The twentieth century, as Gordon Brown has noted , was an era of centralization. Social democrats, conservative nationalists, and even Thatcherite neoliberals all generally disparaged or ignored the traditions of civic autonomy. But those traditions could be revived–and may be reviving–as the European Union draws power away from the nation state. Brown, a Glaswegian, has explicitly evoked the civic traditions of his city in Victorian times, before his own party helped to centralize authority in London.

Ambrogio Lorenzetti, “The Effects of Good Government on the Life of the City,” in the Palazzo Publico (seat of the comune), Siena

Shouldn’t we worry that citizenship defined by a town or city is exclusive? What about immigrants and other newcomers? That is a concern, but it’s worth noting that some of the old self-governing cities (from Venice to London) were highly cosmopolitan, and cosmopolitanism was basic to their identity. I recognize that London apprentices used to riot against Flemish and Huguenot migrants; and Venice coined the very word “Ghetto” as the place to lock its Jews. But there were also traditions of inclusion. I may be over-influenced by personal experience, but I happened to attend a primary school within the medieval limits of the City of London, where the Christian socialist headmaster taught his rather diverse student body to see themselves as citizens of the ancient corporation. A recent Lord Mayor of that same corporation had exactly my (Jewish) name, Peter Levine. As a child, I was proud of my American identity but could simultaneously consider myself a Londoner, because London has always been a melting pot.

But wasn’t civic government highly stratified and unequal, with local ruling classes lording it over local proletariats? Again, that’s a real concern; but I would offer two responses. First, cities should not be completely autonomous. They should be taxed, regulated, and funded by higher levels of government whose principles include fairness and equality. Second, although I favor equality, I also believe that the owners of capital need discretion and will always have a privileged position. So our goal should not be to remove inequality but to tie the interests of the wealthy to those of the community. The wealthy class in a proud and quasi-autonomous city is more embedded and accountable than the wealthy class in a large nation state or an international market.
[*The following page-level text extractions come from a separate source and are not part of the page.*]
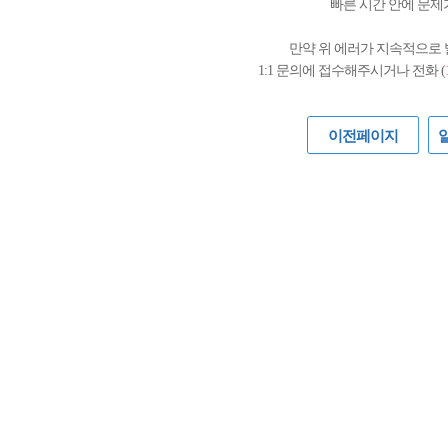
빠른 시간 안에 문제
만약 위 에러가 지속적으로
1:1 문의에 접수해주시거나 전화 (
이전페이지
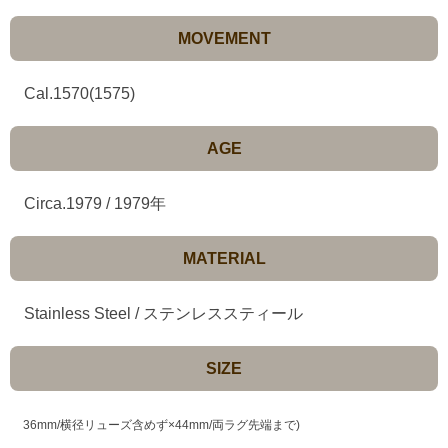
MOVEMENT
Cal.1570(1575)
AGE
Circa.1979 / 1979年
MATERIAL
Stainless Steel / ステンレススティール
SIZE
36mm/横径リューズ含めず×44mm/両ラグ先端まで)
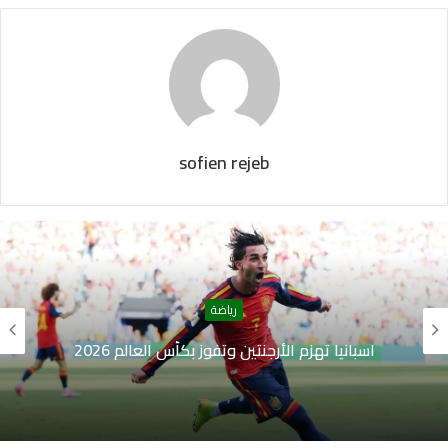
sofien rejeb
رياضة
اسبانيا تهزم الأرجنتين وتفوز بكأس العالم 2026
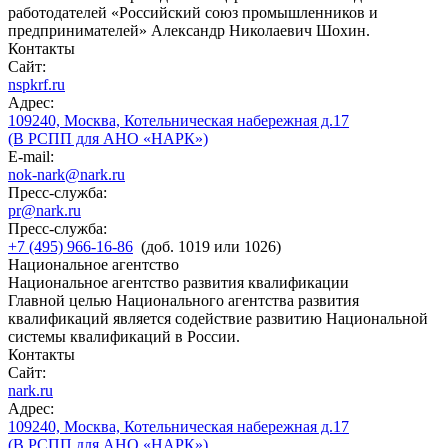
работодателей «Российский союз промышленников и
предпринимателей» Александр Николаевич Шохин.
Контакты
Сайт:
nspkrf.ru
Адрес:
109240, Москва, Котельническая набережная д.17
(В РСПП для АНО «НАРК»)
E-mail:
nok-nark@nark.ru
Пресс-служба:
pr@nark.ru
Пресс-служба:
+7 (495) 966-16-86
(доб. 1019 или 1026)
Национальное агентство
Национальное агентство развития квалификации
Главной целью Национального агентства развития
квалификаций является содействие развитию Национальной
системы квалификаций в России.
Контакты
Сайт:
nark.ru
Адрес:
109240, Москва, Котельническая набережная д.17
(В РСПП для АНО «НАРК»)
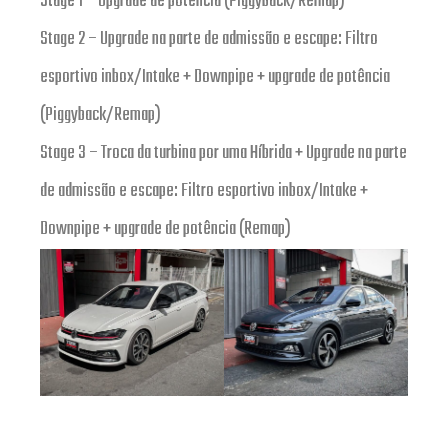
Stage 1 – Upgrade de potência (Piggyback/Remap)
Stage 2 – Upgrade na parte de admissão e escape: Filtro
esportivo inbox/Intake + Downpipe + upgrade de potência
(Piggyback/Remap)
Stage 3 – Troca da turbina por uma Híbrida + Upgrade na parte
de admissão e escape: Filtro esportivo inbox/Intake +
Downpipe + upgrade de potência (Remap)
Finally, as Steve Elkin argues, municipal politics is an excellent school of democratic citizenship. The scale is big enough, and the institutions are formal enough, that every kind of issue arises–from economic redistribution to morals to global warming. But the scale is modest enough that problems are concrete and citizens have opportunities for personal leadership and face-to-face interaction.

Overall, this is an argument for what the Europeans call subsidiarity (pushing authority down to the lowest practicable level) as way to address the “democracy deficit” and restore a sense of active citizenship.